## PROBLEM STATEMENT
Your answer must be an exact copy of every record below.

[Page-level text extractions]
►
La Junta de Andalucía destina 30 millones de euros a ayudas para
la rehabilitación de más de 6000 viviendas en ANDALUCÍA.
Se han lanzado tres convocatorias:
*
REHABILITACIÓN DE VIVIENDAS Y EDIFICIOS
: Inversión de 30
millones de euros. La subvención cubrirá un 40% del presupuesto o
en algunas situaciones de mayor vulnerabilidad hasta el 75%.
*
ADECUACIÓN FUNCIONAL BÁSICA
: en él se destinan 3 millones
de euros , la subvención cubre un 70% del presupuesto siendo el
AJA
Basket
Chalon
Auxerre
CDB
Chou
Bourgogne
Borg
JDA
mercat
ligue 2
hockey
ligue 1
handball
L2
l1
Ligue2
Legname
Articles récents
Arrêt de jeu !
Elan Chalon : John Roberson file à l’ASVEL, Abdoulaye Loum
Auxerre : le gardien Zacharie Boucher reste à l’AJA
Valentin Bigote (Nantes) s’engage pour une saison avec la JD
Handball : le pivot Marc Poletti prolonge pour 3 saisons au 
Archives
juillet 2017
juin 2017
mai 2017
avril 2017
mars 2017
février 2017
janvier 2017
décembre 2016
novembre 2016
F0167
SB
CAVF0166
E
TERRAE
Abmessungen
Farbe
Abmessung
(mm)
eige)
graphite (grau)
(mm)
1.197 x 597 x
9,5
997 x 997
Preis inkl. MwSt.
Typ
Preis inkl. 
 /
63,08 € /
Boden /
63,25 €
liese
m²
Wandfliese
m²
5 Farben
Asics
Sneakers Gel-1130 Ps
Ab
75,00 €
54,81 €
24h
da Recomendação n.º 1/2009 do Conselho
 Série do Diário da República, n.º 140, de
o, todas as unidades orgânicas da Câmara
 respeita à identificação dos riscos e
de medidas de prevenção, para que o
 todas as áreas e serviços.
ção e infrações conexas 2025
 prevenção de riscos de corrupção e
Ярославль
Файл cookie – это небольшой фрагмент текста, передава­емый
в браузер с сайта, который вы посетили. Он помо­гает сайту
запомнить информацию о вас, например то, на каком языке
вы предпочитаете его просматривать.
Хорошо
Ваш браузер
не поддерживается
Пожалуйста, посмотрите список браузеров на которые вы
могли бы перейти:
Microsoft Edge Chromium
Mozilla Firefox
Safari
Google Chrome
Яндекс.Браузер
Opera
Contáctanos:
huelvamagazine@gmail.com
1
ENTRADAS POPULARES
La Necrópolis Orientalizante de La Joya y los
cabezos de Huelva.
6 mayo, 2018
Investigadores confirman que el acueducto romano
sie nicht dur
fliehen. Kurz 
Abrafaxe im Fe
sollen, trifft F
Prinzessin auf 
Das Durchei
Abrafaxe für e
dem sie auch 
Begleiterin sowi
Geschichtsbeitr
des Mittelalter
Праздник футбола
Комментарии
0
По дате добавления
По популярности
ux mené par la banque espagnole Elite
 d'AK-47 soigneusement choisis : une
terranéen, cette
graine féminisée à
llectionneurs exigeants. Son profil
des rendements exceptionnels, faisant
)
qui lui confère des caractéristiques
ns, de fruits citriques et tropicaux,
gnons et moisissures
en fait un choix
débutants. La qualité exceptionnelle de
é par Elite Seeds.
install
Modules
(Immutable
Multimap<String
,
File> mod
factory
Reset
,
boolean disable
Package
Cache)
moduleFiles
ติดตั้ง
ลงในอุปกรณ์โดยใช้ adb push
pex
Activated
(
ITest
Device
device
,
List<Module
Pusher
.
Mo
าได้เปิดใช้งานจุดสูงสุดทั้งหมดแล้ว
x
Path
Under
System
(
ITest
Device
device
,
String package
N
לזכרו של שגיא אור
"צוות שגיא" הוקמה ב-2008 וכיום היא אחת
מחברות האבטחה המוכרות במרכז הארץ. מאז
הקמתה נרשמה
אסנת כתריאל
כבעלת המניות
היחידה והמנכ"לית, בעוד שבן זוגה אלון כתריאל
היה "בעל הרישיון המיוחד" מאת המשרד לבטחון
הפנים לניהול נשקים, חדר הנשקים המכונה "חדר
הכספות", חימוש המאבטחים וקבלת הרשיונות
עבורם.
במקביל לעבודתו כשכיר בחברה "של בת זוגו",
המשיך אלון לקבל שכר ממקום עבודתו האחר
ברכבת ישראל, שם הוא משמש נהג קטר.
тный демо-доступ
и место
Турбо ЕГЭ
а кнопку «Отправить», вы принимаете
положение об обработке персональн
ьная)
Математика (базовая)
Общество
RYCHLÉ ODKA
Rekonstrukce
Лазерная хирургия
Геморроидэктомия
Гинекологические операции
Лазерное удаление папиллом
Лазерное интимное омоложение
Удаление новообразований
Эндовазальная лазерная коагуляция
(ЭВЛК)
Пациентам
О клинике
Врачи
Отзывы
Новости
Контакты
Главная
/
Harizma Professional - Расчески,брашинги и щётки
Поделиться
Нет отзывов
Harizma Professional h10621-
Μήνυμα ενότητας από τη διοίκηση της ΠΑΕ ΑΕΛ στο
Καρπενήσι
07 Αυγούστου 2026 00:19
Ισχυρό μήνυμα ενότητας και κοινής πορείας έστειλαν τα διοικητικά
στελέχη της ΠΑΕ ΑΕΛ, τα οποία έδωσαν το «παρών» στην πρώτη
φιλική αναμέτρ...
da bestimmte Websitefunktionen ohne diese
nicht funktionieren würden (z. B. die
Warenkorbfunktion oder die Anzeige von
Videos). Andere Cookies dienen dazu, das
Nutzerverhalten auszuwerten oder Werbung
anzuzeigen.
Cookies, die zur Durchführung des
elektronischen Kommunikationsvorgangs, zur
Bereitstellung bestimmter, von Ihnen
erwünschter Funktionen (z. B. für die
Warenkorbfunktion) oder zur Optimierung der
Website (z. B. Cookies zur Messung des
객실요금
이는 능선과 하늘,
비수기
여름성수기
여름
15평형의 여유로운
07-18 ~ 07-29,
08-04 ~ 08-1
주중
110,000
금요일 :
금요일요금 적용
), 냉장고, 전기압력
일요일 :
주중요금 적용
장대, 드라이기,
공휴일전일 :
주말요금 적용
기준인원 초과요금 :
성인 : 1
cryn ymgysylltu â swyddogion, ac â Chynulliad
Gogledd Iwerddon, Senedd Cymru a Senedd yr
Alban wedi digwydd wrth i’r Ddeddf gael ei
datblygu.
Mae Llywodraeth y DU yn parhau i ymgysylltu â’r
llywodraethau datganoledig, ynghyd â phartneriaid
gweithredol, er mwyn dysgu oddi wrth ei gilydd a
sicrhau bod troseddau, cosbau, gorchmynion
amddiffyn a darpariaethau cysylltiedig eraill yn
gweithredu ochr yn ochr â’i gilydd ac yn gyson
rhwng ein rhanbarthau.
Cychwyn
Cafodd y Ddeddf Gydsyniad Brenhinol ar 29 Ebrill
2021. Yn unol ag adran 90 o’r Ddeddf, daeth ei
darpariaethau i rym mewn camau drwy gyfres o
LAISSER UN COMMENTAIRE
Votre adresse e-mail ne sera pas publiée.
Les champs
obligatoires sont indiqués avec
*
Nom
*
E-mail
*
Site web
◄
## TASK OUTPUT
La Junta de Andalucía destina 30 millones de euros a ayudas para
la rehabilitación de más de 6000 viviendas en ANDALUCÍA.
Se han lanzado tres convocatorias:
*
REHABILITACIÓN DE VIVIENDAS Y EDIFICIOS
: Inversión de 30
millones de euros. La subvención cubrirá un 40% del presupuesto o
en algunas situaciones de mayor vulnerabilidad hasta el 75%.
*
ADECUACIÓN FUNCIONAL BÁSICA
: en él se destinan 3 millones
de euros , la subvención cubre un 70% del presupuesto siendo el
AJA
Basket
Chalon
Auxerre
CDB
Chou
Bourgogne
Borg
JDA
mercat
ligue 2
hockey
ligue 1
handball
L2
l1
Ligue2
Legname
Articles récents
Arrêt de jeu !
Elan Chalon : John Roberson file à l’ASVEL, Abdoulaye Loum
Auxerre : le gardien Zacharie Boucher reste à l’AJA
Valentin Bigote (Nantes) s’engage pour une saison avec la JD
Handball : le pivot Marc Poletti prolonge pour 3 saisons au 
Archives
juillet 2017
juin 2017
mai 2017
avril 2017
mars 2017
février 2017
janvier 2017
décembre 2016
novembre 2016
F0167
SB
CAVF0166
E
TERRAE
Abmessungen
Farbe
Abmessung
(mm)
eige)
graphite (grau)
(mm)
1.197 x 597 x
9,5
997 x 997
Preis inkl. MwSt.
Typ
Preis inkl. 
 /
63,08 € /
Boden /
63,25 €
liese
m²
Wandfliese
m²
5 Farben
Asics
Sneakers Gel-1130 Ps
Ab
75,00 €
54,81 €
24h
da Recomendação n.º 1/2009 do Conselho
 Série do Diário da República, n.º 140, de
o, todas as unidades orgânicas da Câmara
 respeita à identificação dos riscos e
de medidas de prevenção, para que o
 todas as áreas e serviços.
ção e infrações conexas 2025
 prevenção de riscos de corrupção e
Ярославль
Файл cookie – это небольшой фрагмент текста, передава­емый
в браузер с сайта, который вы посетили. Он помо­гает сайту
запомнить информацию о вас, например то, на каком языке
вы предпочитаете его просматривать.
Хорошо
Ваш браузер
не поддерживается
Пожалуйста, посмотрите список браузеров на которые вы
могли бы перейти:
Microsoft Edge Chromium
Mozilla Firefox
Safari
Google Chrome
Яндекс.Браузер
Opera
Contáctanos:
huelvamagazine@gmail.com
1
ENTRADAS POPULARES
La Necrópolis Orientalizante de La Joya y los
cabezos de Huelva.
6 mayo, 2018
Investigadores confirman que el acueducto romano
sie nicht dur
fliehen. Kurz 
Abrafaxe im Fe
sollen, trifft F
Prinzessin auf 
Das Durchei
Abrafaxe für e
dem sie auch 
Begleiterin sowi
Geschichtsbeitr
des Mittelalter
Праздник футбола
Комментарии
0
По дате добавления
По популярности
ux mené par la banque espagnole Elite
 d'AK-47 soigneusement choisis : une
terranéen, cette
graine féminisée à
llectionneurs exigeants. Son profil
des rendements exceptionnels, faisant
)
qui lui confère des caractéristiques
ns, de fruits citriques et tropicaux,
gnons et moisissures
en fait un choix
débutants. La qualité exceptionnelle de
é par Elite Seeds.
install
Modules
(Immutable
Multimap<String
,
File> mod
factory
Reset
,
boolean disable
Package
Cache)
moduleFiles
ติดตั้ง
ลงในอุปกรณ์โดยใช้ adb push
pex
Activated
(
ITest
Device
device
,
List<Module
Pusher
.
Mo
าได้เปิดใช้งานจุดสูงสุดทั้งหมดแล้ว
x
Path
Under
System
(
ITest
Device
device
,
String package
N
לזכרו של שגיא אור
"צוות שגיא" הוקמה ב-2008 וכיום היא אחת
מחברות האבטחה המוכרות במרכז הארץ. מאז
הקמתה נרשמה
אסנת כתריאל
כבעלת המניות
היחידה והמנכ"לית, בעוד שבן זוגה אלון כתריאל
היה "בעל הרישיון המיוחד" מאת המשרד לבטחון
הפנים לניהול נשקים, חדר הנשקים המכונה "חדר
הכספות", חימוש המאבטחים וקבלת הרשיונות
עבורם.
במקביל לעבודתו כשכיר בחברה "של בת זוגו",
המשיך אלון לקבל שכר ממקום עבודתו האחר
ברכבת ישראל, שם הוא משמש נהג קטר.
тный демо-доступ
и место
Турбо ЕГЭ
а кнопку «Отправить», вы принимаете
положение об обработке персональн
ьная)
Математика (базовая)
Общество
RYCHLÉ ODKA
Rekonstrukce
Лазерная хирургия
Геморроидэктомия
Гинекологические операции
Лазерное удаление папиллом
Лазерное интимное омоложение
Удаление новообразований
Эндовазальная лазерная коагуляция
(ЭВЛК)
Пациентам
О клинике
Врачи
Отзывы
Новости
Контакты
Главная
/
Harizma Professional - Расчески,брашинги и щётки
Поделиться
Нет отзывов
Harizma Professional h10621-
Μήνυμα ενότητας από τη διοίκηση της ΠΑΕ ΑΕΛ στο
Καρπενήσι
07 Αυγούστου 2026 00:19
Ισχυρό μήνυμα ενότητας και κοινής πορείας έστειλαν τα διοικητικά
στελέχη της ΠΑΕ ΑΕΛ, τα οποία έδωσαν το «παρών» στην πρώτη
φιλική αναμέτρ...
da bestimmte Websitefunktionen ohne diese
nicht funktionieren würden (z. B. die
Warenkorbfunktion oder die Anzeige von
Videos). Andere Cookies dienen dazu, das
Nutzerverhalten auszuwerten oder Werbung
anzuzeigen.
Cookies, die zur Durchführung des
elektronischen Kommunikationsvorgangs, zur
Bereitstellung bestimmter, von Ihnen
erwünschter Funktionen (z. B. für die
Warenkorbfunktion) oder zur Optimierung der
Website (z. B. Cookies zur Messung des
객실요금
이는 능선과 하늘,
비수기
여름성수기
여름
15평형의 여유로운
07-18 ~ 07-29,
08-04 ~ 08-1
주중
110,000
금요일 :
금요일요금 적용
), 냉장고, 전기압력
일요일 :
주중요금 적용
장대, 드라이기,
공휴일전일 :
주말요금 적용
기준인원 초과요금 :
성인 : 1
cryn ymgysylltu â swyddogion, ac â Chynulliad
Gogledd Iwerddon, Senedd Cymru a Senedd yr
Alban wedi digwydd wrth i’r Ddeddf gael ei
datblygu.
Mae Llywodraeth y DU yn parhau i ymgysylltu â’r
llywodraethau datganoledig, ynghyd â phartneriaid
gweithredol, er mwyn dysgu oddi wrth ei gilydd a
sicrhau bod troseddau, cosbau, gorchmynion
amddiffyn a darpariaethau cysylltiedig eraill yn
gweithredu ochr yn ochr â’i gilydd ac yn gyson
rhwng ein rhanbarthau.
Cychwyn
Cafodd y Ddeddf Gydsyniad Brenhinol ar 29 Ebrill
2021. Yn unol ag adran 90 o’r Ddeddf, daeth ei
darpariaethau i rym mewn camau drwy gyfres o
LAISSER UN COMMENTAIRE
Votre adresse e-mail ne sera pas publiée.
Les champs
obligatoires sont indiqués avec
*
Nom
*
E-mail
*
Site web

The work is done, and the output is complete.